Financial advisor Kimberly Foss has a client in Arizona who went from a lifetime career in technology to making artistic jewelry after she turned 62, the early retirement age for Social Security.

The client does not make a lot of money with her new craft, but that’s OK, Foss says, because the woman does not want to get hit by Social Security penalties.

A lot of people in or near retirement do not realize Social Security penalizes people, depending on their age, for continuing to work while they collect Social Security. Financial advisors need to know how their clients will be affected by the Social Security penalties and help them calculate their best option.

“It is up to us as financial advisors to know the issues involved with Social Security and make sure our clients do not get surprised when Social Security withholds benefits because they are working,” she says.

Foss is a financial advisor who founded her own firm, Empyrion Wealth Management Inc. in Roseville, Calif., 24 years ago. She specializes in advising women in transition, including divorcees and widows, and retirees and near retirees.

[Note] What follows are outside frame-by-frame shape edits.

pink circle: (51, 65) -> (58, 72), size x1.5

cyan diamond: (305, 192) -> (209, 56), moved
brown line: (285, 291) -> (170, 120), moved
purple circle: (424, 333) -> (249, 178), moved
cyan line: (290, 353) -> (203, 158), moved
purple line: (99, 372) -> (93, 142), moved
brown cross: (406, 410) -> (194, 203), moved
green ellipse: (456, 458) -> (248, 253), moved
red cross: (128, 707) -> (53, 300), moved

“People get barraged with information today and they get overwhelmed,” says Foss. “Advisors have a fiduciary responsibility to make sure their clients do not make the mistake of working while they collect Social Security and then getting ‘dinged’ for their Social Security benefits because of the extra money they make.”

If a person retires before full retirement age, which is 66 for most people, but keeps working, Social Security withholds some benefits. For a person 62 through 65, Social Security withholds $1 for every $2 earned above $15,120 a year. The income limits are increased periodically.

During the year the person reaches full retirement age, the person is allowed to make up to $40,080 between Jan. 1 and her birthday. During that time Social Security withholds $1 for every $3 earned. At full retirement age a person is allowed to make any amount without penalty.

IRA and 401(k) withdrawals and investment income do not count towards the income limit; it is only earned income that counts.

Even if benefits are being received, withholding for Social Security and Medicare continues for any earned income and the employer continues to pay his share on behalf of the employee. A self-employed person continues to pay both the employee’s and the employer’s amount for Social Security and Medicare, which is 15 percent of the earned income.